DP-203 Data Engineering on Microsoft Azure – Monitor and optimize data storage and data processing

  • By
  • June 30, 2023
0 Comment

1. Best practices for structing files in your data lake

Now, in this chapter, I want to give some best practices when it comes to structuring your files. And this is when it comes to building your data lake. So normally when you design a data lake, you might go ahead and create something known as multiple zones. These zones, for example, can map on to different containers that you have in an Azure data lake gen two storage account. For example, you might have one container which is defined as the raw zone. So here the container would take all of the files that are being ingested into the Azure data lake gen two storage account.

So this contains the files in its original format, whether it be Avro, whether it be Parquet, whether it be JSON, etc. Then you might have another zone or another container where basic filtering has been carried out on the raw data, the data in the raw zone. So, for example, you could remove columns that are not required, let’s say in a parquet based file or in a JSON based file. And then finally, you might have another folder which represents your curated zone. This is the data in which you want to perform the analytics. So this is the data that you might, let’s say, transfer onto your data warehouse. Now, apart from that, the hierarchy used for the storage of files is also important. See, normally when it comes to ingesting data, you will be ingesting data at a rapid pace.

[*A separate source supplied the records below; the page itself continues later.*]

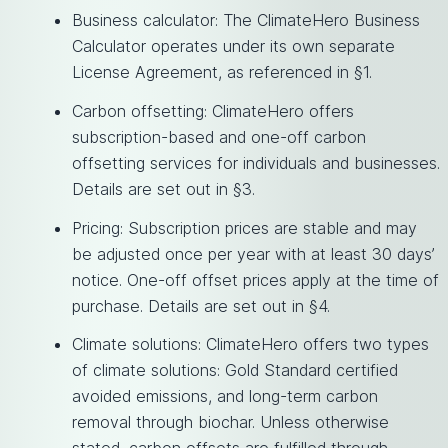
Business calculator: The ClimateHero Business
Calculator operates under its own separate
License Agreement, as referenced in §1.
Carbon offsetting: ClimateHero offers
subscription-based and one-off carbon
offsetting services for individuals and businesses.
Details are set out in §3.
Pricing: Subscription prices are stable and may
be adjusted once per year with at least 30 days’
notice. One-off offset prices apply at the time of
purchase. Details are set out in §4.
Climate solutions: ClimateHero offers two types
of climate solutions: Gold Standard certified
avoided emissions, and long-term carbon
removal through biochar. Unless otherwise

You might be having data that might be coming in every minute onto your Azure data Lake gen two storage account. That’s why it’s very important to use a proper hierarchy when it comes to the storage of your files. Here just giving an example. So you might have your raw zone, but this might be in a particular department. So you might have a department first have a raw zone for the department. You might have a folder which denotes the data source, because data can come from a variety of sources. Then you have the year, the month, the day.

You could even have the hour and minute as well. And then you have the file itself. Next, look at using compressed file formats such as park, because here less time is spent on the data transfer. And when it comes to loading data in Azure Synapse, you can take the advantage of the data warehousing aspect that can be used for decompression. And you can also use multiple source files because remember that when it comes to the compute nodes, when it comes to the MVP architecture of Azure Synapse, when it comes to your dedicated SQL pool, you can actually split your source files into different parts. And here are the multiple compute nodes. Each of them can process one file at a time, right? So in this chapter, just want to kind of go through some of the best practices when it comes to structuring your files.

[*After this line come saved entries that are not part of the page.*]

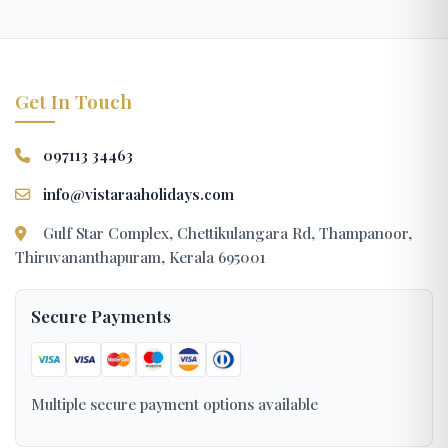
Get In Touch
097113 34463
info@vistaraaholidays.com
Gulf Star Complex, Chettikulangara Rd, Thampanoor,
Thiruvananthapuram, Kerala 695001
Secure Payments
Multiple secure payment options available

2. Azure Storage accounts – Query acceleration

Now, in this chapter, I briefly want to go through something known as the Azure Data Lake Storage query acceleration. So here I don’t have any sort of lab on this. I just want to let you know about this particular feature. So, this feature is used when you have applications such as your net based applications that actually access your files in your Azure Data Lake Gen Two storage account. So when you’re using a. Net program, and let’s say you’re using SQL to work with the data that is present in your Azure Data Lake Gen Two storage account, then in order to get faster results when it comes to filtering of row, predicates and column projections, you can actually make use of this feature known as Query Acceleration Request.

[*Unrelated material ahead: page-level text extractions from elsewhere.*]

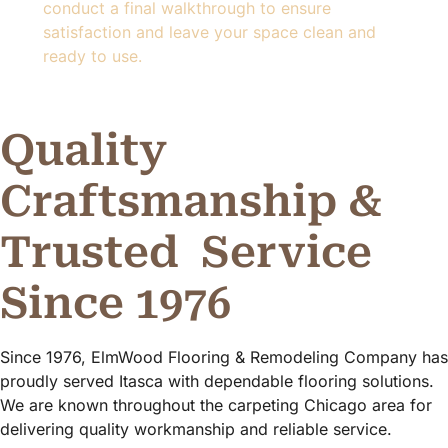
conduct a final walkthrough to ensure
satisfaction and leave your space clean and
ready to use.
Quality
Craftsmanship &
Trusted
Service
Since 1976
Since 1976, ElmWood Flooring & Remodeling Company has
proudly served Itasca with dependable flooring solutions.
We are known throughout the carpeting Chicago area for
delivering quality workmanship and reliable service.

Currently, this only supports CSV and JSON based files. Now, when it comes to exam, what’s very important to understand is what is the purpose of the query acceleration feature and how do you make this work? So let me scroll down onto the next steps wherein we filter data by using this acceleration feature. Here, if I scroll down so in order to enable this query acceleration feature, you have to ensure that you register a provider using PowerShell.

So here, the name of the provider is Microsoft Storage. So this page actually has details on how you can actually use this query acceleration feature, since most of this is done from a development language. That’s why I do want to let students actually go into details on how to use this feature. From an exam perspective, it is just important to understand how do you enable this feature. That’s why I just won’t have a quick video based on this. Now, I’ll ensure that these links are placed as an external resource on to this chapter so that you can actually view through these documentation pages.

3. View on Azure Monitor

Hi and welcome back. Now in this chapter, I just want to give an overview when it comes to the monitoring service that is available in Azure. So Azure has their own built monitoring service. So for example, if you look at the resources we have created so far, so if I look at, let’s say, database now in the overview itself, if you scroll down, you can get aspects such as the compute utilization, what is the D two percentage max that is being used. So all of these are actually coming in from a separate service known as the Azure Monitoring service. Now here I can actually search for the monitor service and I can go on to it here. If you go on to the metrics section here, you can actually plot the metrics for a particular resource. So for example, let’s say I want to plot the metrics for my dedicated SQL pool. So I can choose new pool over here and let me hit on apply, let me just hide this. Then I can select the metric. So based on what do I want to see my metrics?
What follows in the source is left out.